The Cycle-GAN and Conditional GAN (cGAN) used in this study as a comparison, were trained using their official implementations. Both the generator and discriminator in the cGAN and Cycle-GAN models were trained using the Adam optimizer with an initial learning rate of 0.0002 for a total of 200 epochs. The mini-batch size is set as 32. Unlike the PhaseFIT model, the GAN model takes the entire images as inputs (without clipping) to ensure better global image translation. To achieve this, we filled the input images to make them square by using the edge pixels. These filled edges were subsequently removed in the final prediction results.

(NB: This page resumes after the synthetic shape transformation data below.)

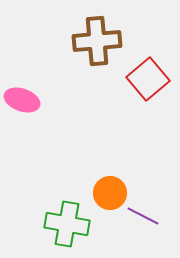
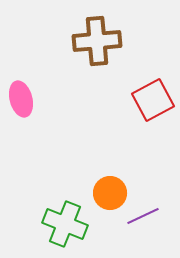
red square: moved 5 px right, 21 px down; rotated 12 degrees clockwise
pink ellipse: moved 1 px left, 1 px up; rotated 56 degrees clockwise
purple line: rotated 52 degrees counterclockwise
green cross: moved 2 px left; rotated 12 degrees clockwise
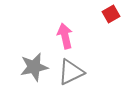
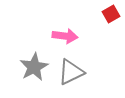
pink arrow: rotated 110 degrees clockwise
gray star: rotated 16 degrees counterclockwise
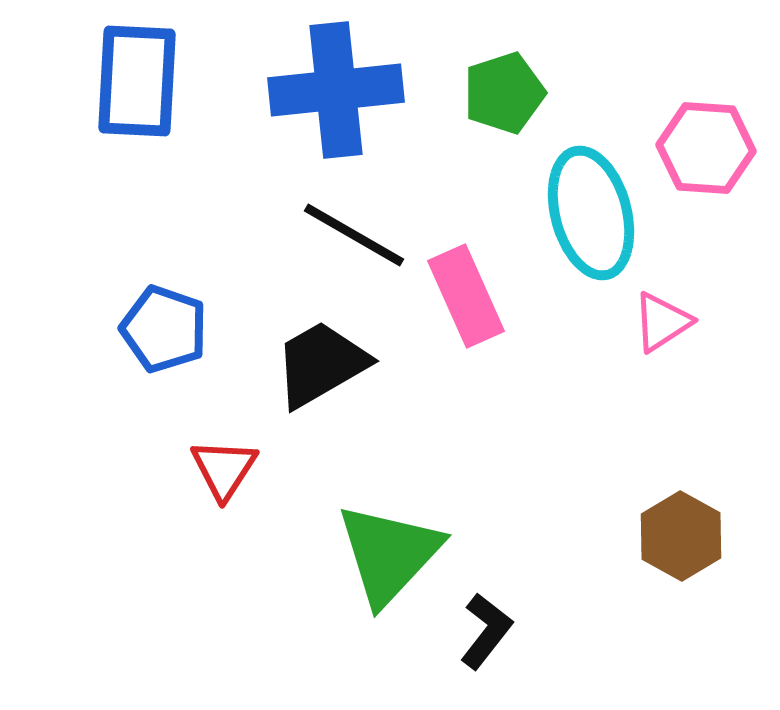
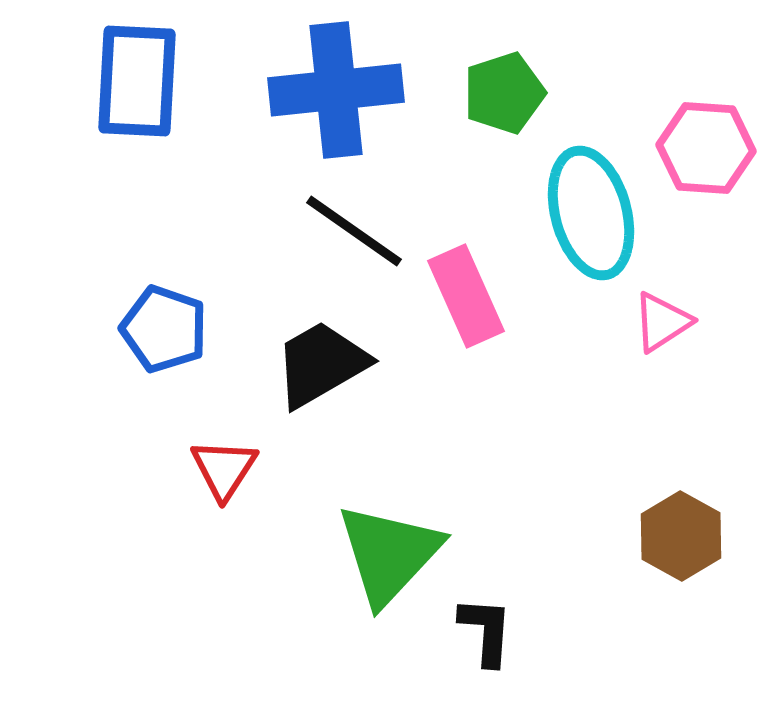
black line: moved 4 px up; rotated 5 degrees clockwise
black L-shape: rotated 34 degrees counterclockwise
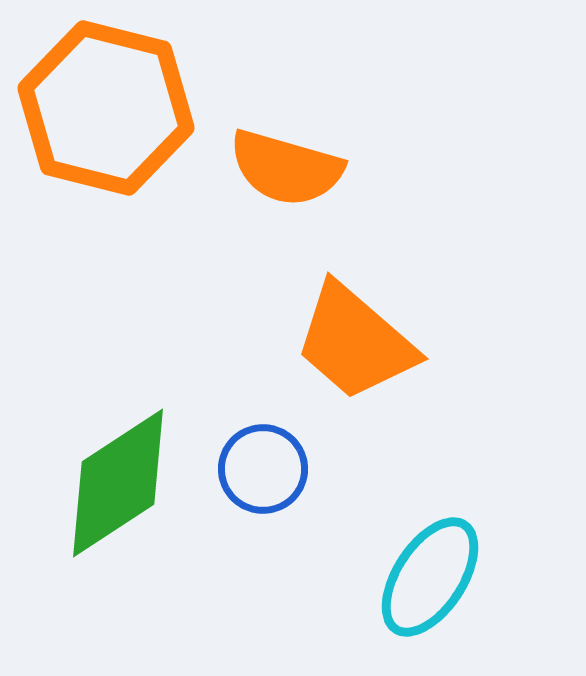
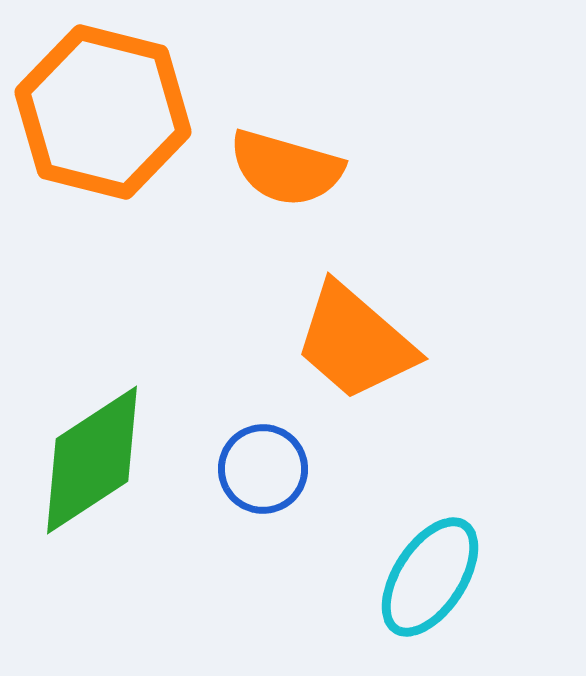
orange hexagon: moved 3 px left, 4 px down
green diamond: moved 26 px left, 23 px up
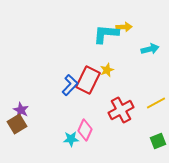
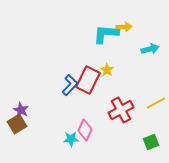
yellow star: rotated 16 degrees counterclockwise
green square: moved 7 px left, 1 px down
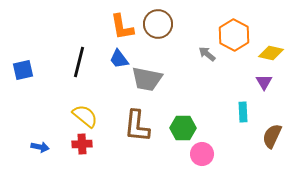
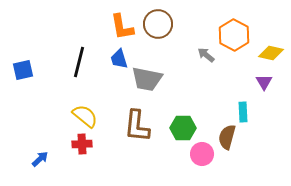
gray arrow: moved 1 px left, 1 px down
blue trapezoid: rotated 20 degrees clockwise
brown semicircle: moved 45 px left, 1 px down; rotated 10 degrees counterclockwise
blue arrow: moved 12 px down; rotated 54 degrees counterclockwise
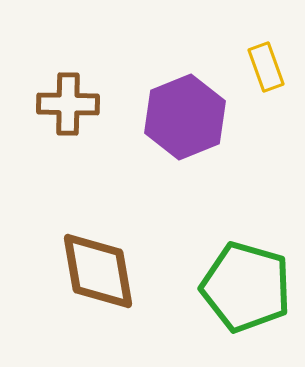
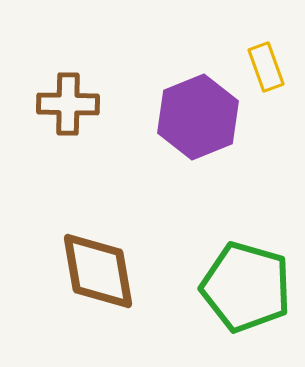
purple hexagon: moved 13 px right
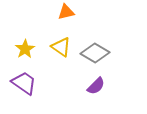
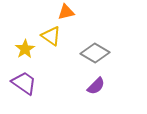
yellow triangle: moved 10 px left, 11 px up
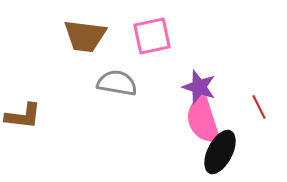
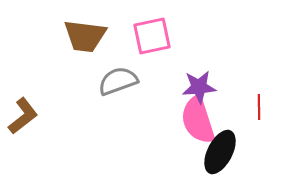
gray semicircle: moved 1 px right, 2 px up; rotated 30 degrees counterclockwise
purple star: rotated 24 degrees counterclockwise
red line: rotated 25 degrees clockwise
brown L-shape: rotated 45 degrees counterclockwise
pink semicircle: moved 5 px left
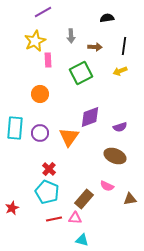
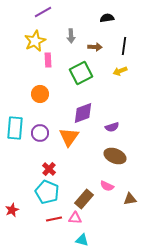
purple diamond: moved 7 px left, 4 px up
purple semicircle: moved 8 px left
red star: moved 2 px down
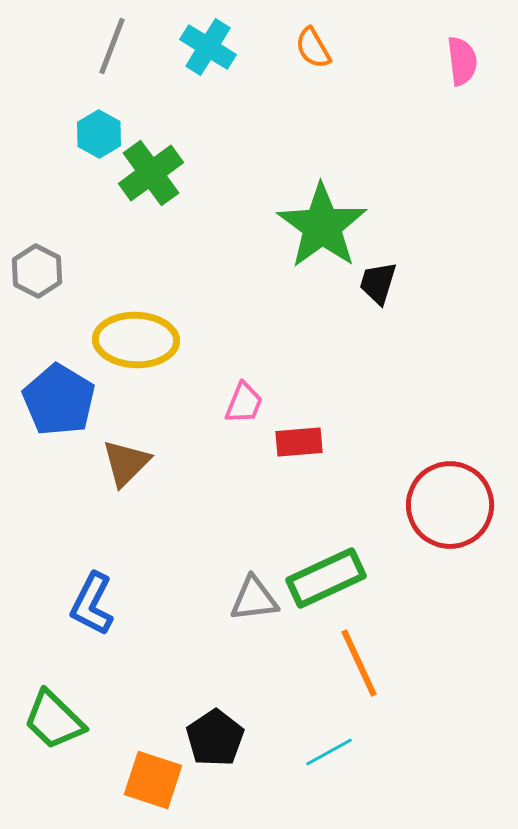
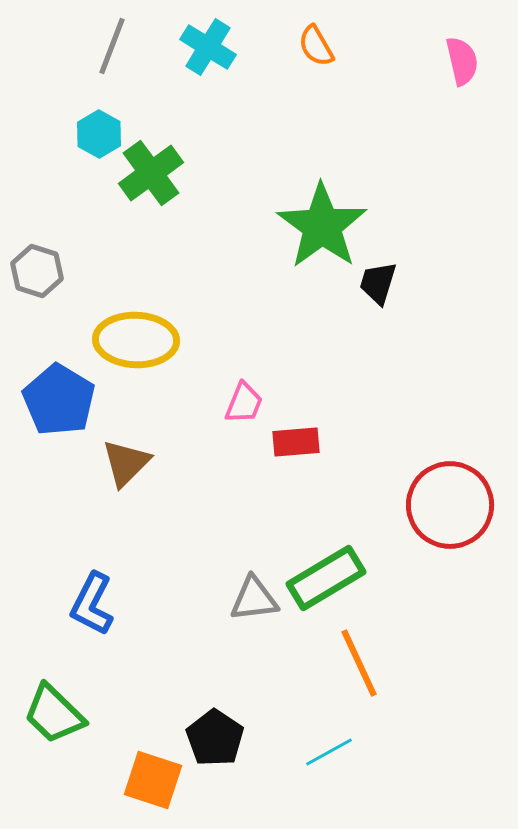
orange semicircle: moved 3 px right, 2 px up
pink semicircle: rotated 6 degrees counterclockwise
gray hexagon: rotated 9 degrees counterclockwise
red rectangle: moved 3 px left
green rectangle: rotated 6 degrees counterclockwise
green trapezoid: moved 6 px up
black pentagon: rotated 4 degrees counterclockwise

Comparison with GAN-based models, and evaluation metrics

To create a fair comparison, we adopted cross-validation and partitioned the dataset into five folds. In each repetition, four folds were used for training PhaseFIT and the other two GAN models, and one fold served as the held-out test set that was never seen by the models. Four quantitative measures i.e., Dice, Recall (sensitivity), SSIM scores, and pixel-wise mean squared error27,28,29 were evaluated for comparing the similarity between the virtual painting images and the ground truth images (see the “Materials and methods” section). The score ‘1’ in the Dice and Recall test means the highest similarity between the ground truth group and the virtual stain group. The lower is the score, the poorer is the similarity. Since most of the pixels in single-channel IF images are in black, these two metrics can robustly reflect both pixel-level and microenvironment-level virtual painting fidelity. We classified each pixel in the generated images into categories of true positive (TP), false positive (FP), and false negative (FN) based on the overlap with the original fluorescent image (GT). A pixel was considered TP if it was present in the GT and its grayscale color intensity differed by no more than 2 levels (0–255) from the GT. As all three models were trained and tested on the same dataset, we conducted a paired Wilcoxon rank-sum test to calculate the p-value for the statistical analysis. All the evaluations were implemented in the Python Programming Language. We used scikit-image/skimage for SSIM, SciPy for Dice coefficient, and scikit-learn/sklearn for mean squared error, respectively.